§ **PROBLEM DETAILS**
What you output must match the entries exactly, apart from the pictures, which are left out.

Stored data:
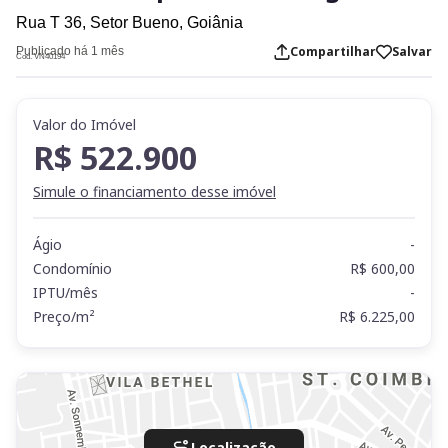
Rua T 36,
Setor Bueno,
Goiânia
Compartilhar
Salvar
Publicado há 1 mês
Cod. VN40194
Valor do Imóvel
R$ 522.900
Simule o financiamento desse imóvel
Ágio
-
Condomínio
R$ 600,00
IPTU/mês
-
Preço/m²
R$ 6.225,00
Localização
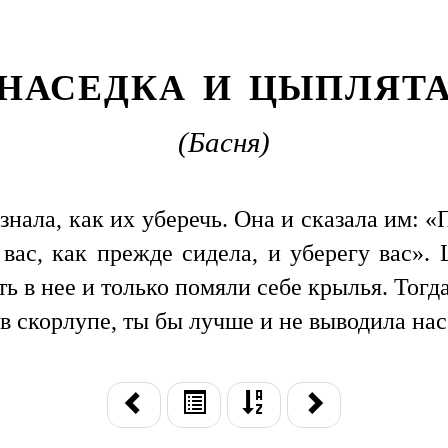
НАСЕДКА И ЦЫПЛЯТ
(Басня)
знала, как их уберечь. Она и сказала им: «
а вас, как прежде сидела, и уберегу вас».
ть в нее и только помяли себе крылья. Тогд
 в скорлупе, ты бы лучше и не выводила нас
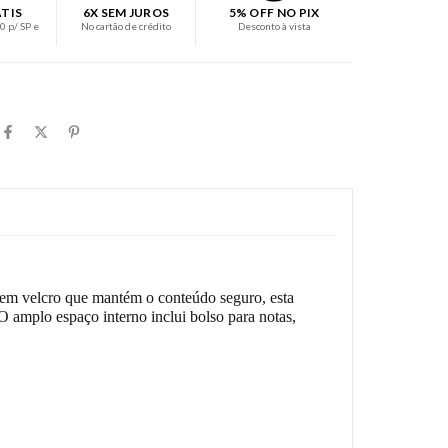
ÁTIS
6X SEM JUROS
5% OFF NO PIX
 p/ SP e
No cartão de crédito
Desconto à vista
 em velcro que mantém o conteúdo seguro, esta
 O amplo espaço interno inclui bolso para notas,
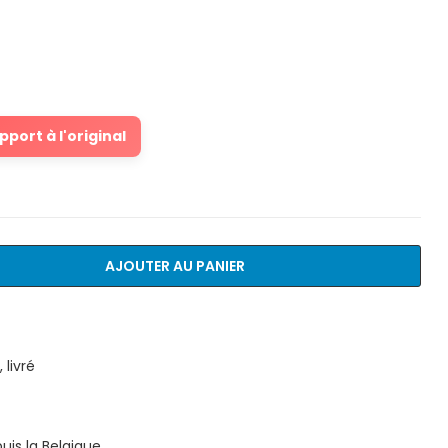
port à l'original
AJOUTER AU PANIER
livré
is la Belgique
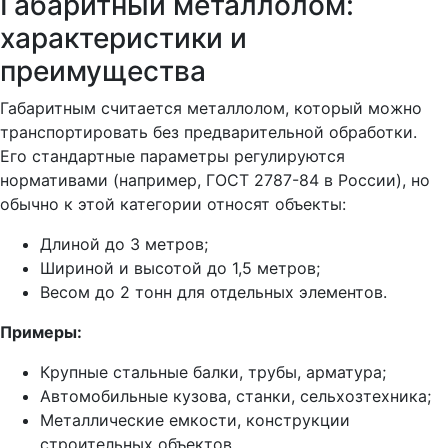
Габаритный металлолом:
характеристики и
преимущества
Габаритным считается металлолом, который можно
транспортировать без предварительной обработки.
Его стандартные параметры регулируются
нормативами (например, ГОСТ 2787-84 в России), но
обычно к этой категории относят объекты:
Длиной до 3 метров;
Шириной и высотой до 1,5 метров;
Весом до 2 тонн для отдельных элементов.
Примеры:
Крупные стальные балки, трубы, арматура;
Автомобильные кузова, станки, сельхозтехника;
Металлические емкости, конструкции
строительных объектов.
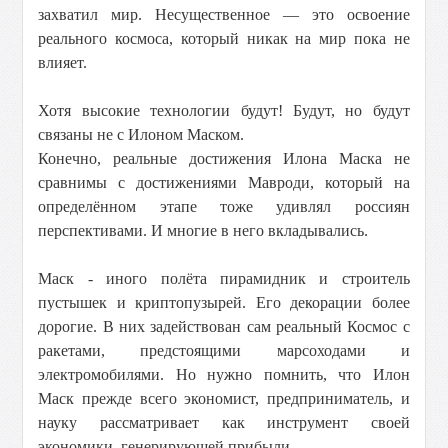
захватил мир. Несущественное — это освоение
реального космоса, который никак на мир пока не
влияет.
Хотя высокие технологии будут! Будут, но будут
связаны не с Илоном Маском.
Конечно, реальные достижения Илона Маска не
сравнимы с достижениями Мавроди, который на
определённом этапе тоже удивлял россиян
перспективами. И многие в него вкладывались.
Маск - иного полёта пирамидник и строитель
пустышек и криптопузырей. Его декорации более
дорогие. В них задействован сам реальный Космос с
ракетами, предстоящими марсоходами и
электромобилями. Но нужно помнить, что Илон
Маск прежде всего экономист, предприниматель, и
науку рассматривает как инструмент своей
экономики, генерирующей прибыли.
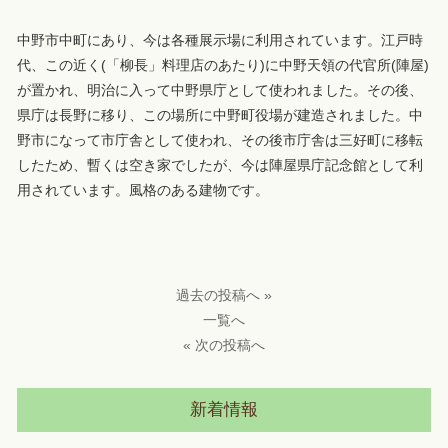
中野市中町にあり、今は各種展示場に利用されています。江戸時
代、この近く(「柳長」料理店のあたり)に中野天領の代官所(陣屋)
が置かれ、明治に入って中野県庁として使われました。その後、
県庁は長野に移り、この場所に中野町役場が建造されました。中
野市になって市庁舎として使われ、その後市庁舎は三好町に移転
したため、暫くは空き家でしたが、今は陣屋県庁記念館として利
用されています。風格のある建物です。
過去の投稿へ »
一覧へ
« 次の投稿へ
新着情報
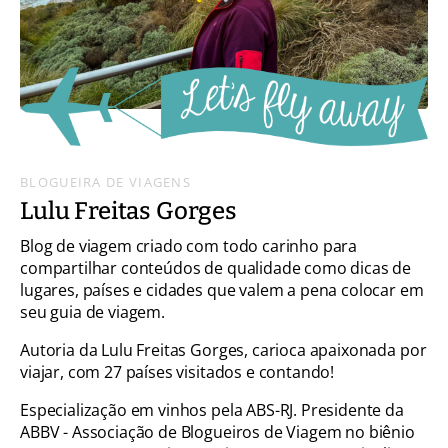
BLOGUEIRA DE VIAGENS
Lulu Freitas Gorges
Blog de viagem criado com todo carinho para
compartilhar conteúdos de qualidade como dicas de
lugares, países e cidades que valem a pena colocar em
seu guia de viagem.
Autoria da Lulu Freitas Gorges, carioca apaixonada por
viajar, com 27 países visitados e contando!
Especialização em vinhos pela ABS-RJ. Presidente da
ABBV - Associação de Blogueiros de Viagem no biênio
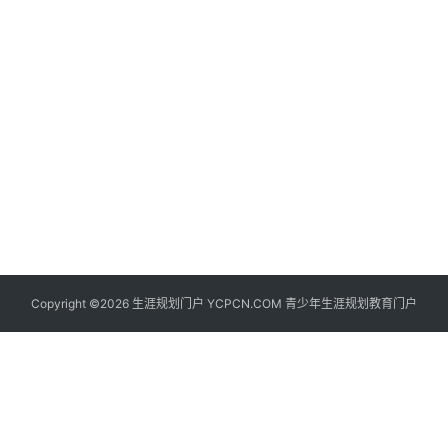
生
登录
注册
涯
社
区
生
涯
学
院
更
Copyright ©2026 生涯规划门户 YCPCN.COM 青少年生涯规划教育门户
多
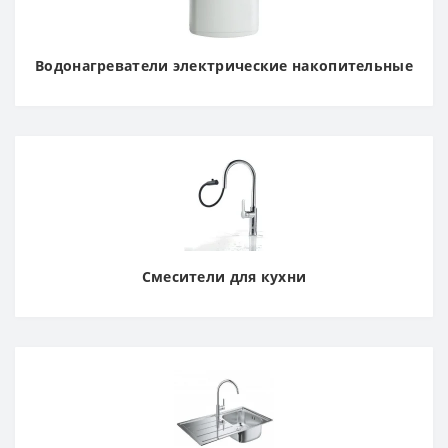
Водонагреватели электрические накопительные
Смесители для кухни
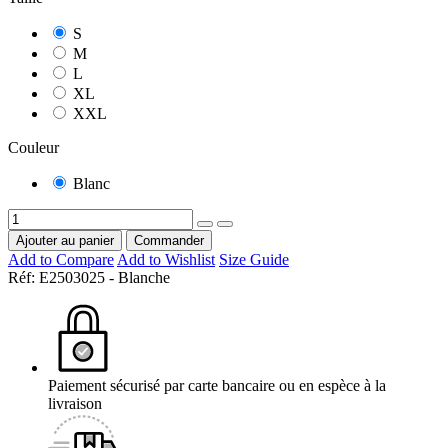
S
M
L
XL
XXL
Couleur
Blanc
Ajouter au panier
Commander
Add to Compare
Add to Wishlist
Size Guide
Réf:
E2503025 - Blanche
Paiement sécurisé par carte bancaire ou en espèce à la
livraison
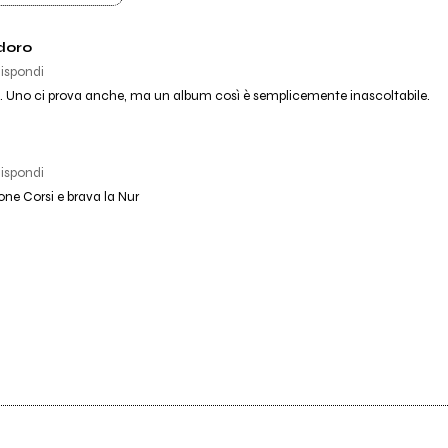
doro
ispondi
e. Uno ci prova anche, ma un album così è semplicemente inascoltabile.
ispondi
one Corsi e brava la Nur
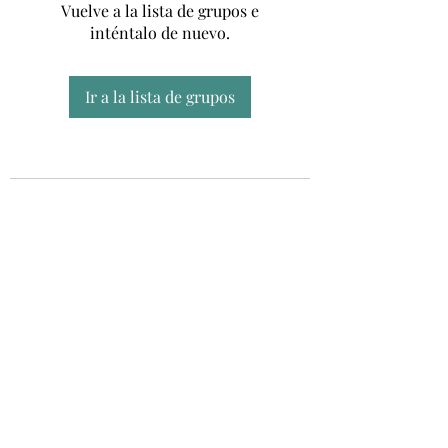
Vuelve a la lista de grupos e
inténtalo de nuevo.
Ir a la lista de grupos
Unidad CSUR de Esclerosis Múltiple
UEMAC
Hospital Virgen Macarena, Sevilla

§ **RESPONSE TO THE TASK**
Rua T 36,
Setor Bueno,
Goiânia
Compartilhar
Salvar
Publicado há 1 mês
Cod. VN40194
Valor do Imóvel
R$ 522.900
Simule o financiamento desse imóvel
Ágio
-
Condomínio
R$ 600,00
IPTU/mês
-
Preço/m²
R$ 6.225,00
Localização
НАСЕДКА И ЦЫПЛЯТ
(Басня)
знала, как их уберечь. Она и сказала им: «
а вас, как прежде сидела, и уберегу вас».
ть в нее и только помяли себе крылья. Тогд
 в скорлупе, ты бы лучше и не выводила нас
ÁTIS
6X SEM JUROS
5% OFF NO PIX
 p/ SP e
No cartão de crédito
Desconto à vista
 em velcro que mantém o conteúdo seguro, esta
 O amplo espaço interno inclui bolso para notas,
port à l'original
AJOUTER AU PANIER
livré
is la Belgique
Габаритный металлолом:
характеристики и
преимущества
Габаритным считается металлолом, который можно
транспортировать без предварительной обработки.
Его стандартные параметры регулируются
нормативами (например, ГОСТ 2787-84 в России), но
обычно к этой категории относят объекты:
Длиной до 3 метров;
Шириной и высотой до 1,5 метров;
Весом до 2 тонн для отдельных элементов.
Примеры:
Крупные стальные балки, трубы, арматура;
Автомобильные кузова, станки, сельхозтехника;
Металлические емкости, конструкции
строительных объектов.
захватил мир. Несущественное — это освоение
реального космоса, который никак на мир пока не
влияет.
Хотя высокие технологии будут! Будут, но будут
связаны не с Илоном Маском.
Конечно, реальные достижения Илона Маска не
сравнимы с достижениями Мавроди, который на
определённом этапе тоже удивлял россиян
перспективами. И многие в него вкладывались.
Маск - иного полёта пирамидник и строитель
пустышек и криптопузырей. Его декорации более
дорогие. В них задействован сам реальный Космос с
ракетами, предстоящими марсоходами и
электромобилями. Но нужно помнить, что Илон
Маск прежде всего экономист, предприниматель, и
науку рассматривает как инструмент своей
экономики, генерирующей прибыли.
中野市中町にあり、今は各種展示場に利用されています。江戸時
代、この近く(「柳長」料理店のあたり)に中野天領の代官所(陣屋)
が置かれ、明治に入って中野県庁として使われました。その後、
県庁は長野に移り、この場所に中野町役場が建造されました。中
野市になって市庁舎として使われ、その後市庁舎は三好町に移転
したため、暫くは空き家でしたが、今は陣屋県庁記念館として利
用されています。風格のある建物です。
過去の投稿へ »
一覧へ
« 次の投稿へ
新着情報
BLOGUEIRA DE VIAGENS
Lulu Freitas Gorges
Blog de viagem criado com todo carinho para
compartilhar conteúdos de qualidade como dicas de
lugares, países e cidades que valem a pena colocar em
seu guia de viagem.
Autoria da Lulu Freitas Gorges, carioca apaixonada por
viajar, com 27 países visitados e contando!
Especialização em vinhos pela ABS-RJ. Presidente da
ABBV - Associação de Blogueiros de Viagem no biênio
生
登录
注册
涯
社
区
生
涯
学
院
更
Copyright ©2026 生涯规划门户 YCPCN.COM 青少年生涯规划教育门户
多
Водонагреватели электрические накопительные
Смесители для кухни
S
M
L
XL
XXL
Couleur
Blanc
Ajouter au panier
Commander
Add to Compare
Add to Wishlist
Size Guide
Réf:
E2503025 - Blanche
Paiement sécurisé par carte bancaire ou en espèce à la
livraison
doro
ispondi
e. Uno ci prova anche, ma un album così è semplicemente inascoltabile.
ispondi
one Corsi e brava la Nur
Vuelve a la lista de grupos e
inténtalo de nuevo.
Ir a la lista de grupos
Unidad CSUR de Esclerosis Múltiple
UEMAC
Hospital Virgen Macarena, Sevilla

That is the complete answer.